Israel has made great economic strides in the last few years. The ‘high-tech startup nation’, however still remains stuck in its socialist past in one area:
Labor sanctions in support of striking Israel Post employees are expected to spread on Sunday. Postal service and Histadrut labor federation representatives are also scheduled to renew negotiations with the Finance Ministry, in an attempt to draft an agreed-on recovery plan for the nearly bankrupt mail service.
Courthouses are expected to be closed to the public, although court hearings will be held as scheduled.
Also, tax and customs officials at the border crossings with Jordan and Egypt will not be letting goods in and out of Israel, starting at 8 A.M.

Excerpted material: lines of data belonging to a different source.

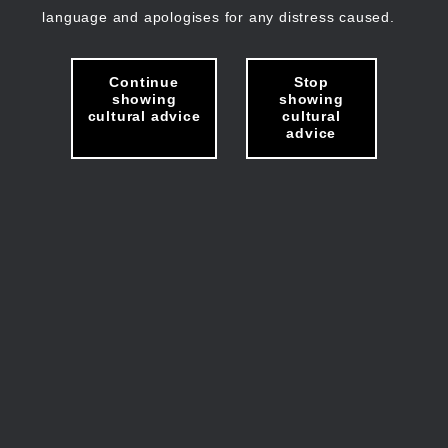
language and apologises for any distress caused.
Continue
Stop
showing
showing
cultural advice
cultural
advice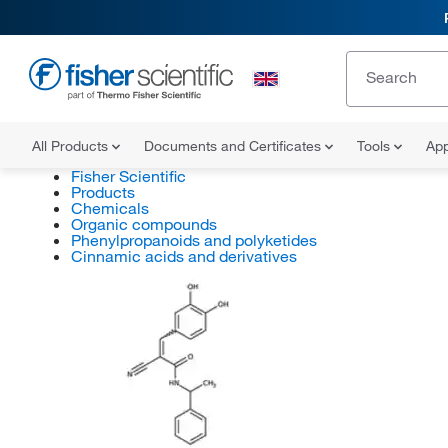
All Products
Documents and Certificates
Tools
App
Fisher Scientific
Products
Chemicals
Organic compounds
Phenylpropanoids and polyketides
Cinnamic acids and derivatives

Meanwhile, labor sanctions are ongoing at Health Ministry facilities, where employees are not offering public services and are not providing oversight for imported food and medication.
The Tax Authority has also been subject to sanctions. In addition, workers at the postal service and Transportation Ministry are not enabling members of the public to transfer car ownership, and post offices are not accepting payment of fines on behalf of the courts, the police or municipalities.

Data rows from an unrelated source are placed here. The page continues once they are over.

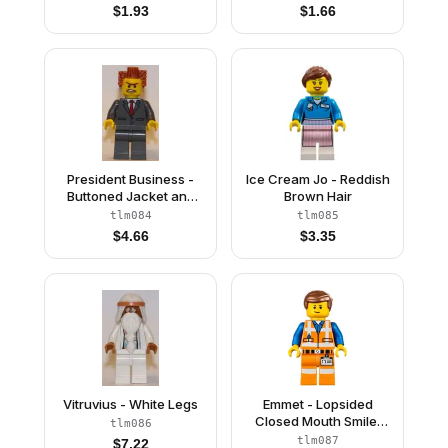
Cape)
$
1.93
$
1.66
President Business -
Ice Cream Jo - Reddish
Buttoned Jacket and
Brown Hair
Bared Teeth
tlm084
tlm085
$
4.66
$
3.35
Vitruvius - White Legs
Emmet - Lopsided
Closed Mouth Smile,
tlm086
without Piece of
tlm087
$
7.22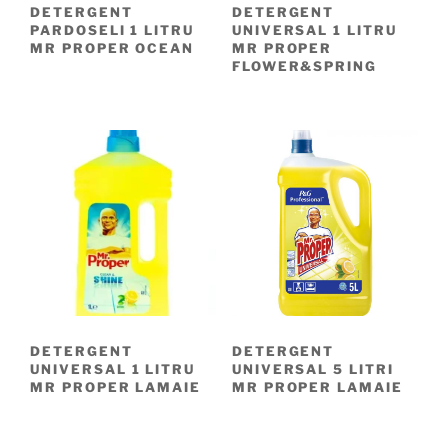
DETERGENT
DETERGENT
PARDOSELI 1 LITRU
UNIVERSAL 1 LITRU
MR PROPER OCEAN
MR PROPER
FLOWER&SPRING
DETERGENT
DETERGENT
UNIVERSAL 1 LITRU
UNIVERSAL 5 LITRI
MR PROPER LAMAIE
MR PROPER LAMAIE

Since I first lived in Israel in 1979, I remember this as a recurrent problem. Expecting a package from overseas? Customs strike. Need an elective operation? Doctor’s strike (this actually happened to my daughter; luckily someone decided it wasn’t elective, so she had the surgery).
Government and quasi-governmental employees periodically try to pressure the committees that decide how much to pay them by torturing ordinary citizens who have absolutely no influence between elections.
The torture is escalated bit by bit. So they are still allegedly delivering the mail, although a document that I have been expecting for two weeks hasn’t arrived yet. I guess it doesn’t matter, because the document is needed to pay a fee — which can only be paid at the post office.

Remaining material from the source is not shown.